Now we come to the reason why this article was written. Blake Judd's Nachtmystium are/were one of the main reasons I was drawn to black metal several years ago. The nihilism and spite was tempered by a musical progressiveness, incorporating psychedelia, electronics and atmospherics. Furthermore, where most black metal tends to be (anti)religious, Nachtmystium is entirely urban, modern and bleak. Opening the sleeve of the Addicts vinyl reveals a young woman shooting up. The monochromatic picture is stark, she might as well be naked.

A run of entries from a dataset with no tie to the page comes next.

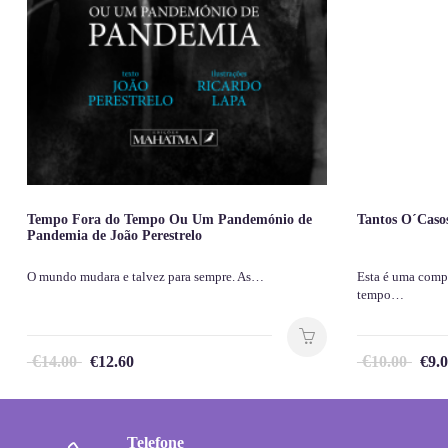
Tempo Fora do Tempo Ou Um Pandemónio de
Tantos O´Casos
Pandemia de João Perestrelo
O mundo mudara e talvez para sempre. As…
Esta é uma comp
tempo…
€
€
14.00
€
12.60
10.00
€
9.
Telefone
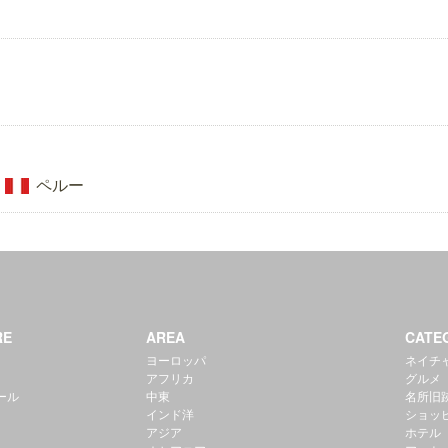
ペルー
RE
AREA
CATE
ヨーロッパ
ネイチ
アフリカ
グルメ
ール
中東
名所旧
インド洋
ショッ
アジア
ホテル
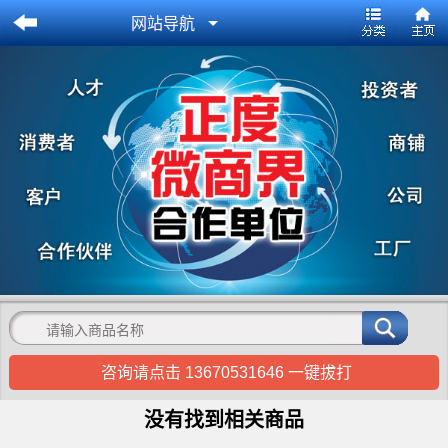
网站导航
咨询请点击 13670531646 一键拔打
没有找到相关商品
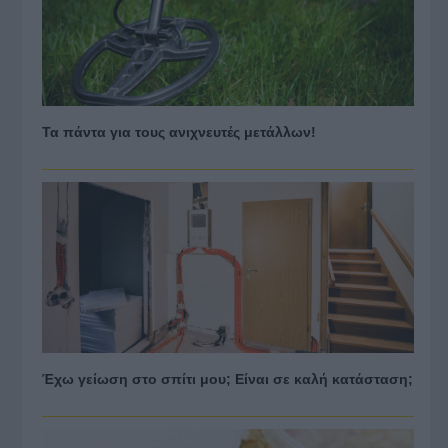
Τα πάντα για τους ανιχνευτές μετάλλων!
Έχω γείωση στο σπίτι μου; Είναι σε καλή κατάσταση;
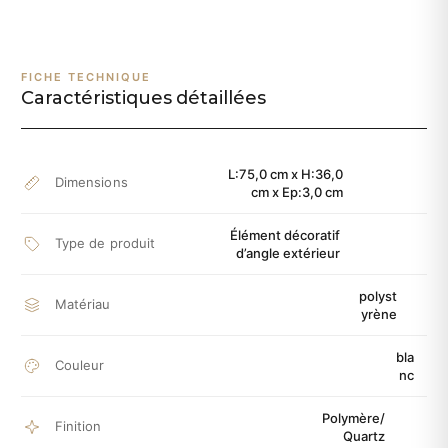
FICHE TECHNIQUE
Caractéristiques détaillées
L:75,0 cm x H:36,0
Dimensions
cm x Ep:3,0 cm
Élément décoratif
Type de produit
d’angle extérieur
polyst
Matériau
yrène
bla
Couleur
nc
Polymère/
Finition
Quartz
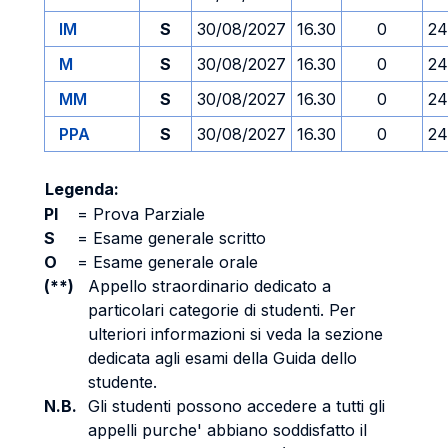
IM
S
30/08/2027
16.30
0
24
M
S
30/08/2027
16.30
0
24
MM
S
30/08/2027
16.30
0
24
PPA
S
30/08/2027
16.30
0
24
Legenda:
PI
=
Prova Parziale
S
=
Esame generale scritto
O
=
Esame generale orale
(**)
Appello straordinario dedicato a
particolari categorie di studenti. Per
ulteriori informazioni si veda la sezione
dedicata agli esami della Guida dello
studente.
N.B.
Gli studenti possono accedere a tutti gli
appelli purche' abbiano soddisfatto il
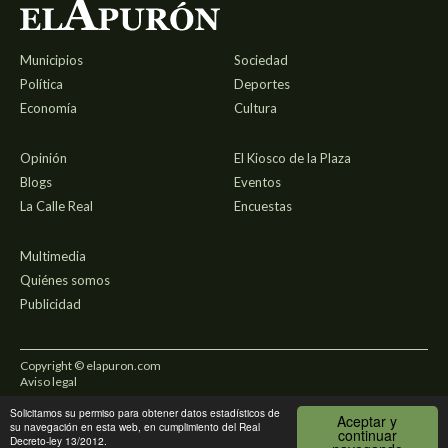
Municipios
Sociedad
Política
Deportes
Economía
Cultura
Opinión
El Kiosco de la Plaza
Blogs
Eventos
La Calle Real
Encuestas
Multimedia
Quiénes somos
Publicidad
Copyright © elapuron.com
Aviso legal
Solicitamos su permiso para obtener datos estadísticos de
Política de privacidad
Aceptar y
su navegación en esta web, en cumplimiento del Real
continuar
Decreto-ley 13/2012.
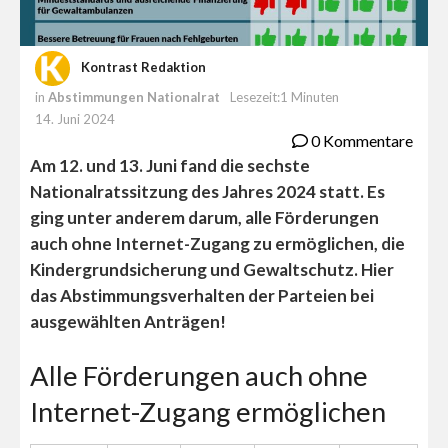
Kontrast Redaktion
in
Abstimmungen Nationalrat
Lesezeit:1 Minuten
14. Juni 2024
0 Kommentare
Am 12. und 13. Juni fand die sechste
Nationalratssitzung des Jahres 2024 statt. Es
ging unter anderem darum, alle Förderungen
auch ohne Internet-Zugang zu ermöglichen, die
Kindergrundsicherung und Gewaltschutz. Hier
das Abstimmungsverhalten der Parteien bei
ausgewählten Anträgen!
Alle Förderungen auch ohne
Internet-Zugang ermöglichen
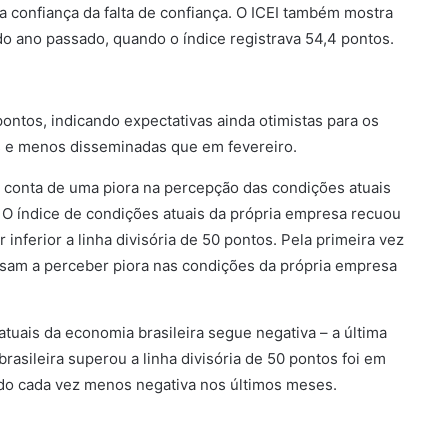
 a confiança da falta de confiança. O ICEI também mostra
do ano passado, quando o índice registrava 54,4 pontos.
pontos, indicando expectativas ainda otimistas para os
 e menos disseminadas que em fevereiro.
or conta de uma piora na percepção das condições atuais
 O índice de condições atuais da própria empresa recuou
 inferior a linha divisória de 50 pontos. Pela primeira vez
ssam a perceber piora nas condições da própria empresa
tuais da economia brasileira segue negativa – a última
rasileira superou a linha divisória de 50 pontos foi em
do cada vez menos negativa nos últimos meses.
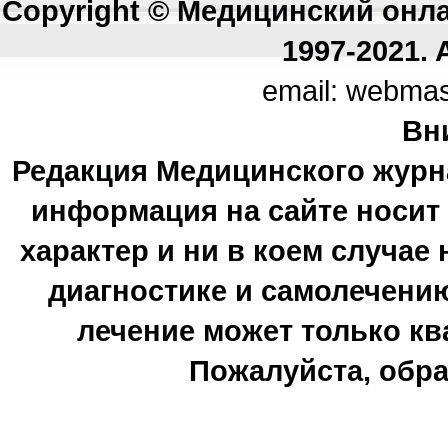
Copyright © Медицинский онл
1997-2021. A
email: webma
Вн
Редакция Медицинского журн
информация на сайте носи
характер и ни в коем случае
диагностике и самолечению
лечение может только к
Пожалуйста, обра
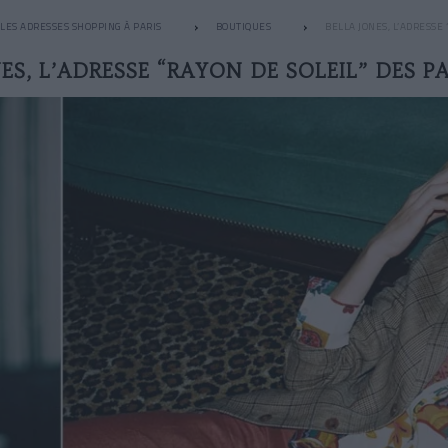
LES ADRESSES SHOPPING À PARIS
BOUTIQUES
BELLA JONES, L’ADRESSE
ES, L’ADRESSE “RAYON DE SOLEIL” DES P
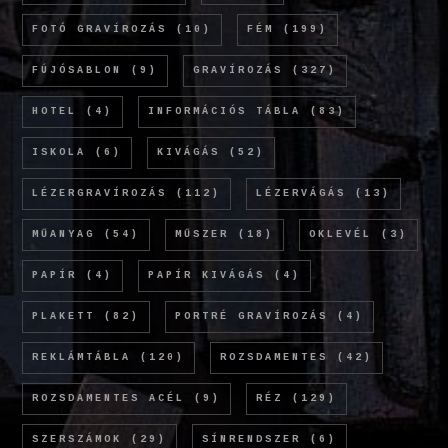
FOTÓ GRAVÍROZÁS
(10)
FÉM
(199)
FÚJÓSABLON
(9)
GRAVÍROZÁS
(327)
HOTEL
(4)
INFORMÁCIÓS TÁBLA
(83)
ISKOLA
(6)
KIVÁGÁS
(52)
LÉZERGRAVÍROZÁS
(112)
LÉZERVÁGÁS
(13)
MŰANYAG
(54)
MŰSZER
(18)
OKLEVÉL
(3)
PAPÍR
(4)
PAPÍR KIVÁGÁS
(4)
PLAKETT
(82)
PORTRÉ GRAVÍROZÁS
(4)
REKLÁMTÁBLA
(120)
ROZSDAMENTES
(42)
ROZSDAMENTES ACÉL
(9)
RÉZ
(129)
SZERSZÁMOK
(29)
SÍNRENDSZER
(6)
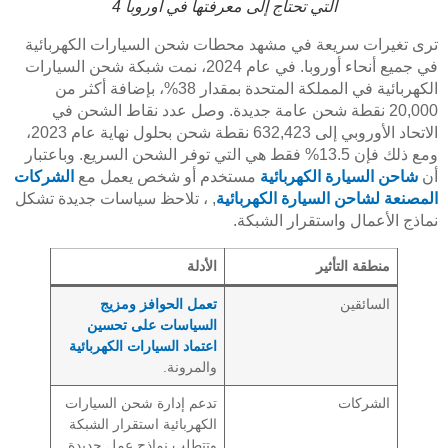
التي تحتاج إلى معرفتها في أوروبا 4
ترى تغيرات سريعة في مشهد محطات شحن السيارات الكهربائية
في جميع أنحاء أوروبا. في عام 2024، نمت شبكة شحن السيارات
الكهربائية في المملكة المتحدة بمقدار 38%، بإضافة أكثر من
20,000 نقطة شحن عامة جديدة. وصل عدد نقاط الشحن في
الاتحاد الأوروبي إلى 632,423 نقطة شحن بحلول نهاية عام 2023،
ومع ذلك فإن 13.5% فقط هي التي توفر الشحن السريع. وباعتبار
أن
شاحن السيارة الكهربائية
مستخدم أو شخص يعمل مع
الشركات
المصنعة لشاحن السيارة الكهربائية
, ، تلاحظ سياسات جديدة تشكل
نماذج الأعمال واستقرار الشبكة.
منطقة التأثير
الأدلة
السائقين
تعمل الحوافز ومزيج
السياسات على تحسين
اعتماد السيارات الكهربائية
والمرونة.
الشركات
تدعم إدارة شحن السيارات
الكهربائية استقرار الشبكة
وتتطلب نماذج عمل جديدة.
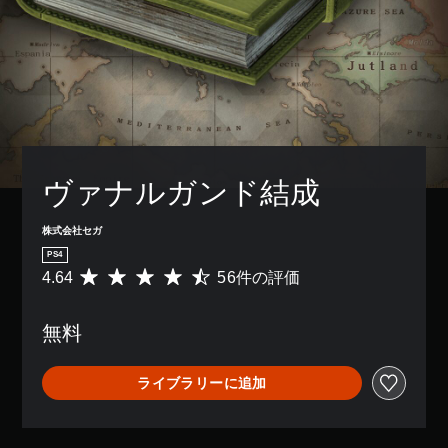
ヴァナルガンド結成
株式会社セガ
PS4
4.64
56件の評価
評
価
数
無料
は
5
6
ライブラリーに追加
、
平
均
評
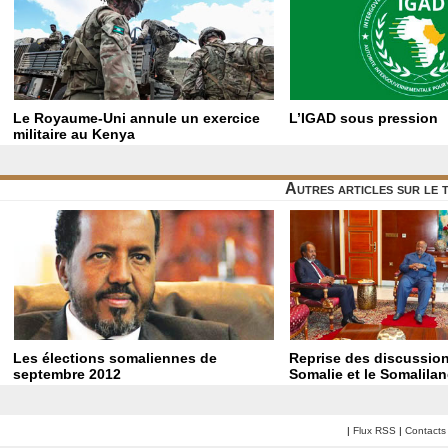
Le Royaume-Uni annule un exercice
L’IGAD sous pression
militaire au Kenya
Autres articles sur le
Les élections somaliennes de
Reprise des discussion
septembre 2012
Somalie et le Somalila
|
Flux RSS
|
Contacts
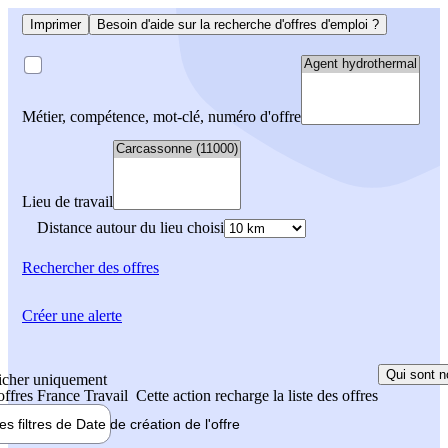
Imprimer
Besoin d'aide sur la recherche d'offres d'emploi ?
Métier, compétence, mot-clé, numéro d'offre
Lieu de travail
Distance autour du lieu choisi
Rechercher
des offres
Créer une alerte
Qui sont n
icher uniquement
 offres France Travail
Cette action recharge la liste des offres
les filtres de
Date de création
de l'offre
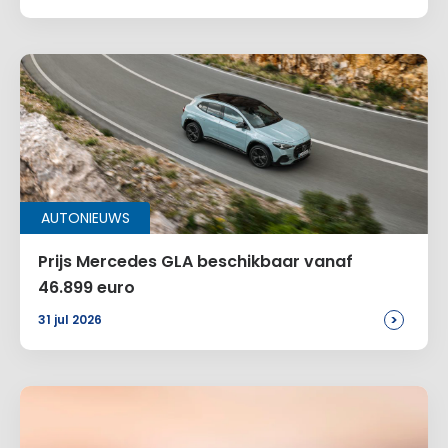
AUTONIEUWS
Prijs Mercedes GLA beschikbaar vanaf
46.899 euro
>
31 jul 2026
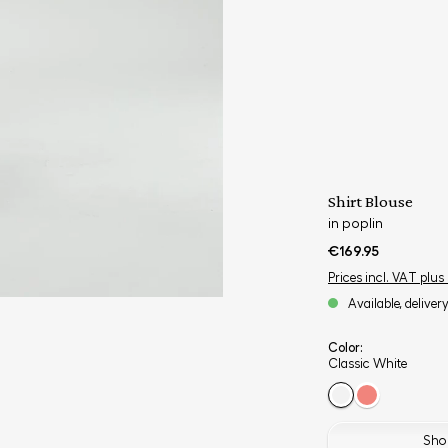
Shirt Blouse
in poplin
€169.95
Prices incl. VAT plus
Available, deliver
Color:
Classic White
Shop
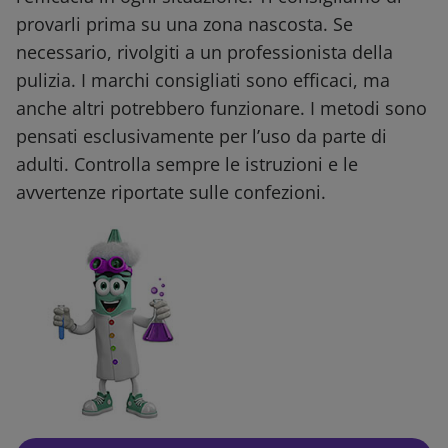
provarli prima su una zona nascosta. Se
necessario, rivolgiti a un professionista della
pulizia. I marchi consigliati sono efficaci, ma
anche altri potrebbero funzionare. I metodi sono
pensati esclusivamente per l’uso da parte di
adulti. Controlla sempre le istruzioni e le
avvertenze riportate sulle confezioni.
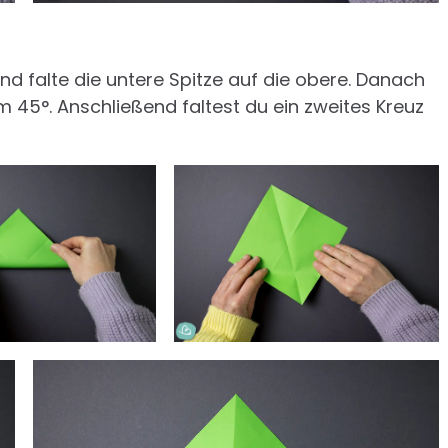
nd falte die untere Spitze auf die obere. Danach
m 45°. Anschließend faltest du ein zweites Kreuz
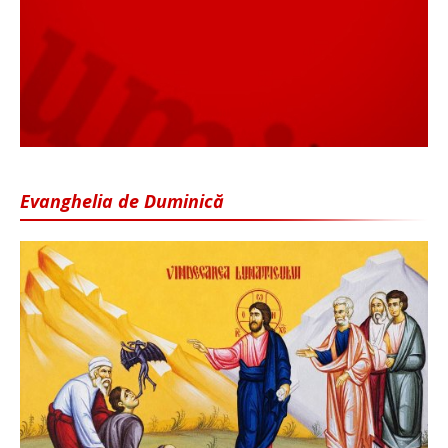
Evanghelia de Duminică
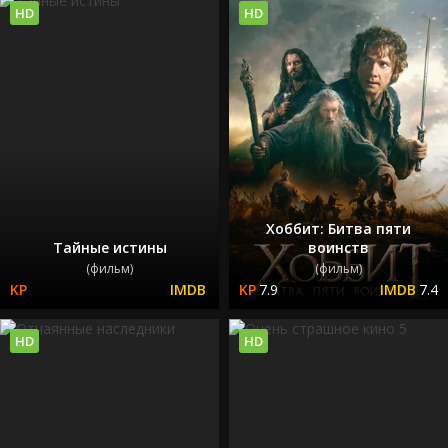
HD
HD
Хоббит: Битва пяти
Тайные истины
воинств
(фильм)
(фильм)
7.9
7.4
HD
HD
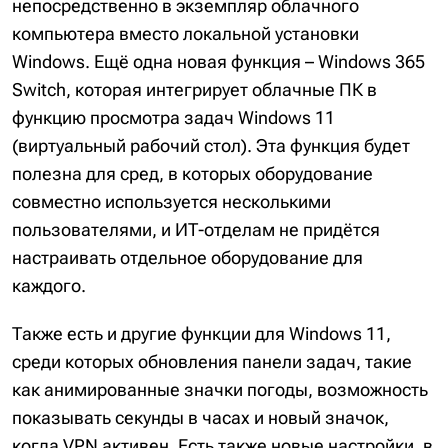
непосредственно в экземпляр облачного
компьютера вместо локальной установки
Windows. Ещё одна новая функция – Windows 365
Switch, которая интегрирует облачные ПК в
функцию просмотра задач Windows 11
(виртуальный рабочий стол). Эта функция будет
полезна для сред, в которых оборудование
совместно используется несколькими
пользователями, и ИТ-отделам не придётся
настраивать отдельное оборудование для
каждого.
Также есть и другие функции для Windows 11,
среди которых обновления панели задач, такие
как анимированные значки погоды, возможность
показывать секунды в часах и новый значок,
когда VPN активен. Есть также новые настройки, в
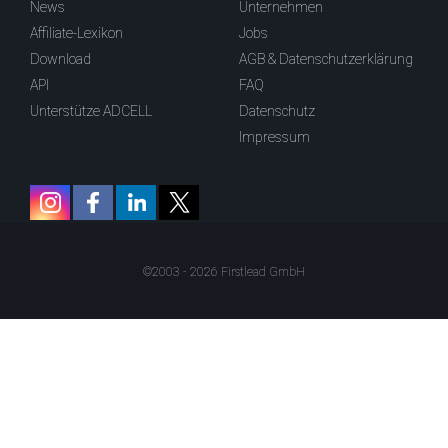
News
Unternehmen
Affiliate-Lexikon
Jobs
Download
AGB & Datenschutzerklärung
API
FAQ
Unterstütze ADCELL
Datenschutz
Impressum
©2003 - 2026 Firstlead GmbH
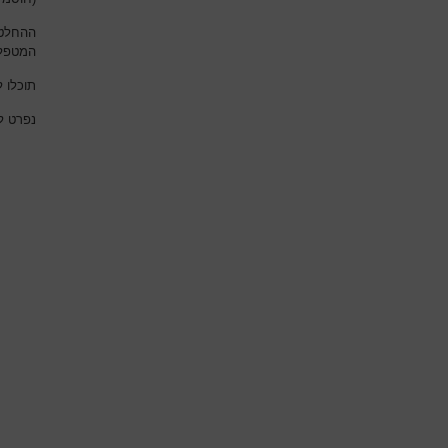
ההחלטו
המטפל
תוכלו 
נפרט ל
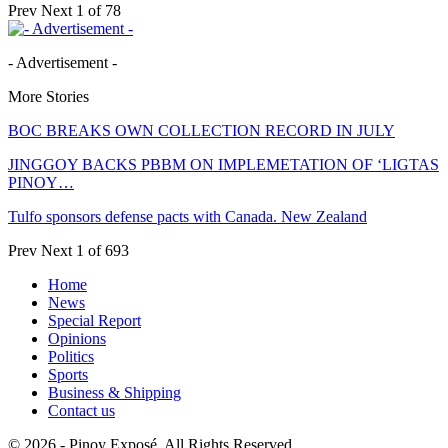
Prev
Next
1 of 78
- Advertisement -
More Stories
BOC BREAKS OWN COLLECTION RECORD IN JULY
JINGGOY BACKS PBBM ON IMPLEMETATION OF ‘LIGTAS
PINOY…
Tulfo sponsors defense pacts with Canada. New Zealand
Prev
Next
1 of 693
Home
News
Special Report
Opinions
Politics
Sports
Business & Shipping
Contact us
© 2026 - Pinoy Exposé. All Rights Reserved.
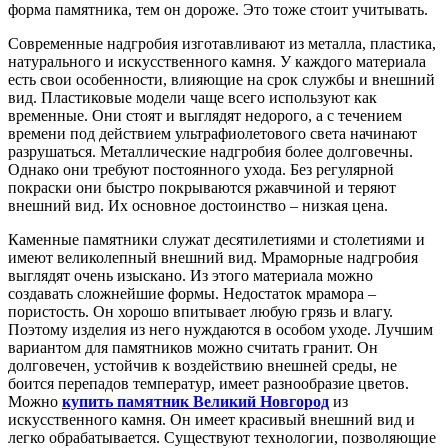
форма памятника, тем он дороже. Это тоже стоит учитывать.
Современные надгробия изготавливают из металла, пластика,
натурального и искусственного камня. У каждого материала
есть свои особенности, влияющие на срок службы и внешний
вид. Пластиковые модели чаще всего используют как
временные. Они стоят и выглядят недорого, а с течением
времени под действием ультрафиолетового света начинают
разрушаться. Металлические надгробия более долговечны.
Однако они требуют постоянного ухода. Без регулярной
покраски они быстро покрываются ржавчиной и теряют
внешний вид. Их основное достоинство – низкая цена.
Каменные памятники служат десятилетиями и столетиями и
имеют великолепный внешний вид. Мраморные надгробия
выглядят очень изыскано. Из этого материала можно
создавать сложнейшие формы. Недостаток мрамора –
пористость. Он хорошо впитывает любую грязь и влагу.
Поэтому изделия из него нуждаются в особом уходе. Лучшим
вариантом для памятников можно считать гранит. Он
долговечен, устойчив к воздействию внешней среды, не
боится перепадов температур, имеет разнообразие цветов.
Можно
купить памятник Великий Новгород
из
искусственного камня. Он имеет красивый внешний вид и
легко обрабатывается. Существуют технологии, позволяющие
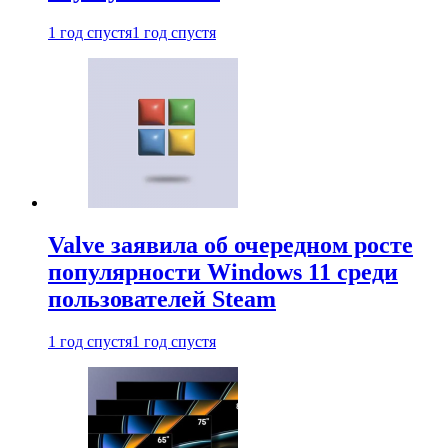
1 год спустя
1 год спустя
Valve заявила об очередном росте
популярности Windows 11 среди
пользователей Steam
1 год спустя
1 год спустя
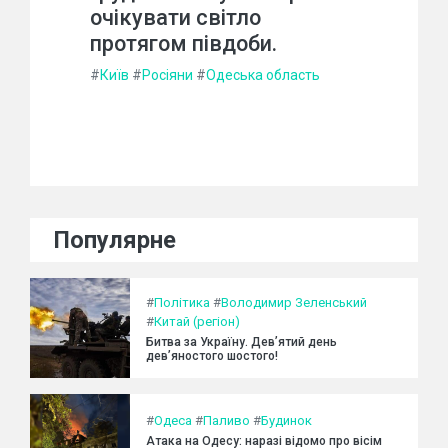
очікувати світло
протягом півдоби.
#
Київ
#
Росіяни
#
Одеська область
Популярне
#
Політика
#
Володимир Зеленський
#
Китай (регіон)
Битва за Україну. Дев’ятий день
дев’яностого шостого!
#
Одеса
#
Паливо
#
Будинок
Атака на Одесу: наразі відомо про вісім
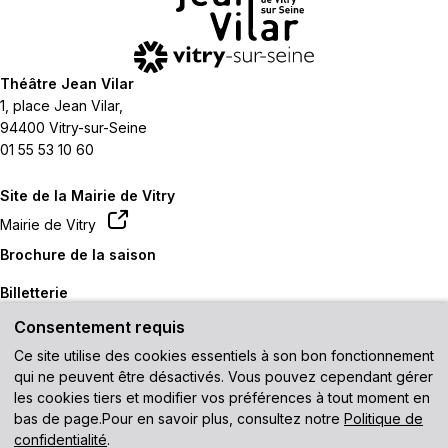
Théâtre Jean Vilar
1, place Jean Vilar,
94400 Vitry-sur-Seine
01 55 53 10 60
Site de la Mairie de Vitry
Mairie de Vitry
Brochure de la saison
Billetterie
Consentement requis
Contactez-nous
Ce site utilise des cookies essentiels à son bon fonctionnement
Venir au théâtre
qui ne peuvent être désactivés. Vous pouvez cependant gérer
les cookies tiers et modifier vos préférences à tout moment en
Recevez notre newsletter
bas de page.Pour en savoir plus, consultez notre
Politique de
confidentialité
.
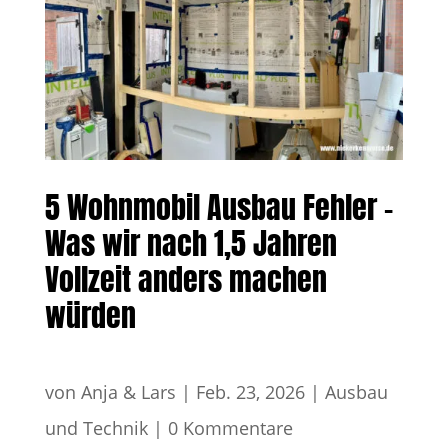
5 Wohnmobil Ausbau Fehler –
Was wir nach 1,5 Jahren
Vollzeit anders machen
würden
von
Anja & Lars
|
Feb. 23, 2026
|
Ausbau
und Technik
|
0 Kommentare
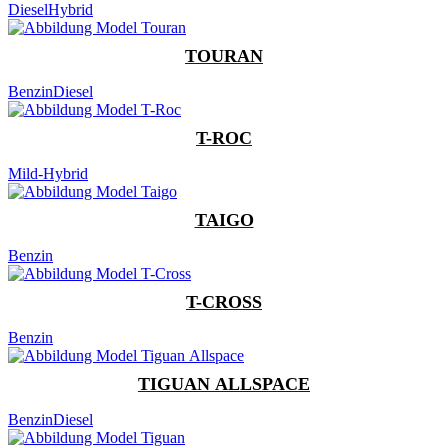
Diesel
Hybrid
TOURAN
Benzin
Diesel
T-ROC
Mild-Hybrid
TAIGO
Benzin
T-CROSS
Benzin
TIGUAN ALLSPACE
Benzin
Diesel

Earlier this month metal news sites all over the internet apparently misconstrued information about Nachtmytium, claiming the band were over. Delving into the comments of these articles revealed that many people held rather negative opinions of Judd. Particularly common was the experience of claiming to have been "ripped off"by him in mercantile transactions. The man seems to have a severe shortage of friends in his native Chicago. The reason for all of this supposedly being heroin.

Judd brings a third perspective to this riff on dope. Jourgensen in addition to being somewhat smart, was on a major label for a long time and had a reliable entourage of friends and folk with money invested in him to keep him in check even as he ran off the rails. Jourgensen had vision and was also an addict. And is also a survivor (and still an addict?). Staley was a straight up dope fiend, an artistic type with a personality perfectly configured to the drug. Perhaps lacking the determination of Jourgensen, he was burned alive by his addiction. Judd, meanwhile seems to be a mixture of the two. Here is a businessman coloured by opium. His product, his method, his execution are less entwined with dope as born from it. This makes his method somewhat dependent on it too. Yet like Jourgensen, here is a junkie with a will to survive, he keeps pushing through even as he burns those around him. How far can it go? The man is clearly inspired and smart but somewhat too cunning for his own good. With as many enemies as he supposedly adds, could he be a puncture wounded dead body in an alleyway?

So where does it all end? Inevitable overdoses? Prison terms? Rehabs and finding Jesus? There have yet to be significant numbers of successful careers founded on opiates. However, when combined with the traditional user/self-medicator, the rise and spread of the peculiarly American pharmaceutical company facilitated opiate addiction industry, who can say just where this will lead? I think I will just consult my oracle for answers...

Walks away and puts on Eyehategod's Self Medication Blues and wonders is smack was the primary reason for the utter suffocating nihilism of Pantera's Great Southern Trendkill.